Secretary General António Guterres said in a news briefing Monday.
Before
Israel’s assault on Gaza, less than 1 percent of children in Gaza under five
were acutely malnourished. But that figure has surged to between 12.4 and 16.5
percent.
The
report concluded, “Famine is imminent in the northern governorates and
projected to occur anytime between mid-March and May 2024.”
The
report found that every single person in the Gaza Strip lives with some level
of food insecurity. The report projected that while the entirety of the Gaza
Strip is currently in the “emergency” phase of food insecurity, the entirety of
Northern Gaza will be in famine within a matter of months.
Israel
is imposing famine on the population of Gaza in a multitude of ways. The most
visible is through the imposition of a blockade that denies humanitarian
organizations the ability to provide food to starving people.
In
a statement Tuesday, the office of the United Nations Secretary-General said
that Israel had let in less than half of the humanitarian missions that the UN
had planned to send to Gaza.
“During
the first two weeks of March, less than half of planned humanitarian aid
missions to northern Gaza were facilitated by the Israeli authorities—that’s 11
out of 24 missions,” the statement said. “The rest were either denied or
postponed. Dispatching aid to the north of Gaza requires day-to-day approvals
from Israeli authorities.”
The
ongoing blockade is accompanied by the systematic and deliberate killing of aid
workers. On Thursday, the Israeli military carried out the latest in its
repeated attacks on the Kuwait Roundabout, where the remaining population of
Gaza City goes to receive food aid.
Al
Jazeera reported that 23 aid workers were killed in the latest strike, which
local officials said was a targeted attack on food distribution workers.
This
attack on food distribution workers was accompanied by a full-scale assault on
Gaza’s al-Shifa Hospital, which the Israeli military said left dozens of people
killed.
But
even this bloodbath is just a downpayment on what Israeli Prime Minister
Benjamin Netanyahu has in store with the planned invasion of Rafah.
On
Tuesday, Netanyahu said he made it “supremely clear” to US President Joe Biden
in a telephone conversation that “we are determined to complete the elimination
of these battalions in Rafah, and there’s no way to do that except by going in
on the ground.”
Despite
its rhetorical criticisms of Netanyahu’s plans to invade Rafah, where over one
million people are sheltering, the Biden administration has made clear that it
will continue to supply weapons and funding to Israel no matter what it does.
In
a press briefing Monday, White House national security advisor Jake Sullivan
said that “The president emphasized his bone-deep commitment to ensuring the
long-term security of Israel.” Sullivan added, “Israel has a right to go after
Hamas, the perpetrators of the worst massacre of the Jewish people since the
Holocaust.

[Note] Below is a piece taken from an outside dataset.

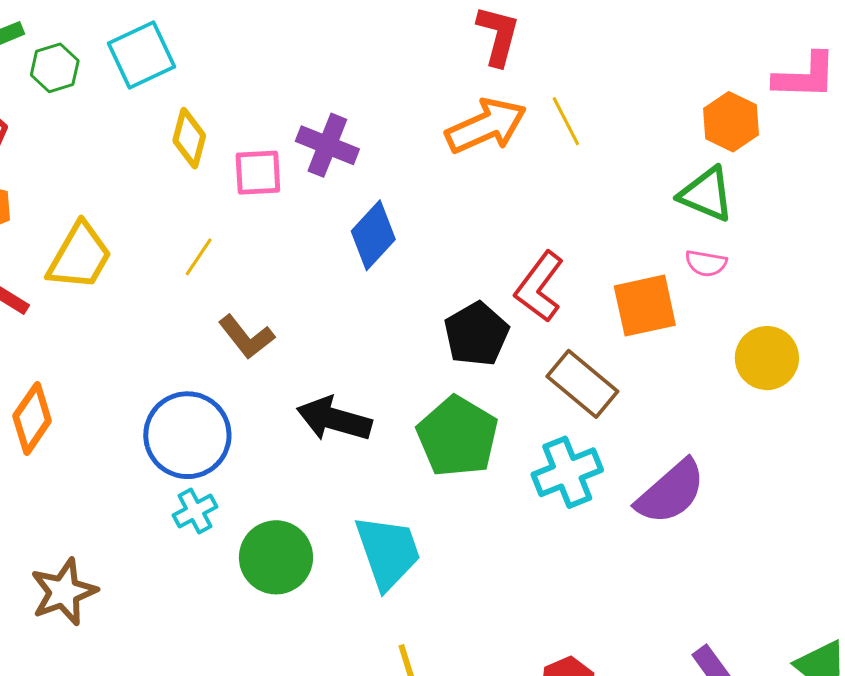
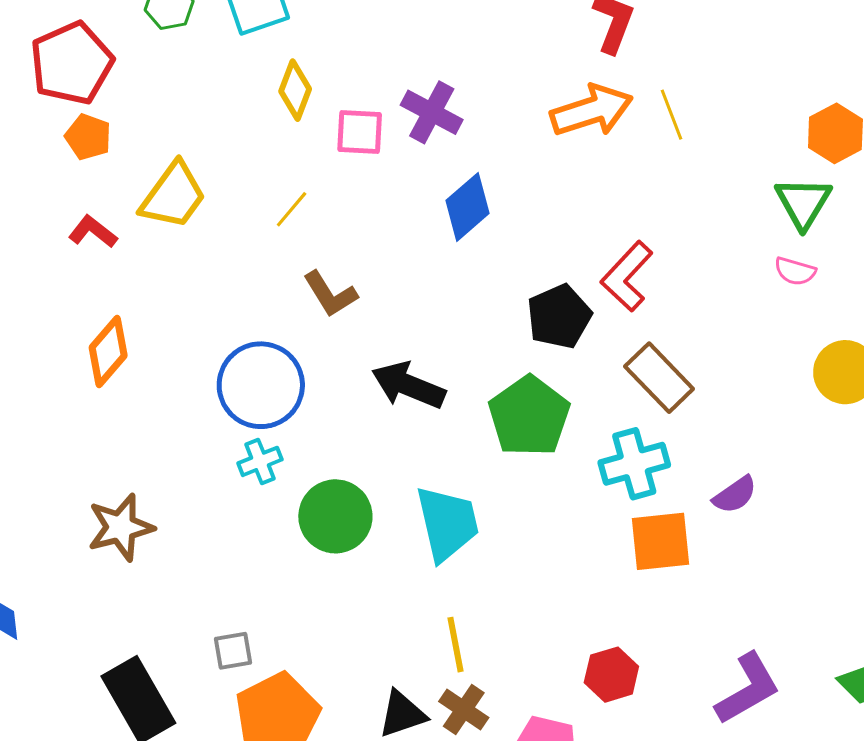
green triangle: (706, 194) -> (803, 203), turned 32
orange square: (645, 306) -> (660, 541), moved
purple semicircle: (671, 492) -> (735, 495), size x0.6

Israel has made significant progress against Hamas.”
Earlier
this month, Jared Kushner, the son-in-law of former President Donald Trump and
one of his key advisors on Middle East issues, endorsed the prospect of
expelling the population of Gaza from Palestine.
In
an appearance at Harvard University, Kushner said it would be “possible” to get
the population of Gaza “into Egypt…with the right diplomacy.” He also raised
the prospect of displacing the population of Gaza into the Negev Desert in
Israel, saying “the thing that I would try to do if I was Israel right now is I
would just bulldoze something in the Negev. I would try to move people in
there. I know that won’t be the popular thing to do, but I think that’s a
better option to do so you can go in and finish the job.”
“Gaza’s
waterfront property could be very valuable,” Kushner said.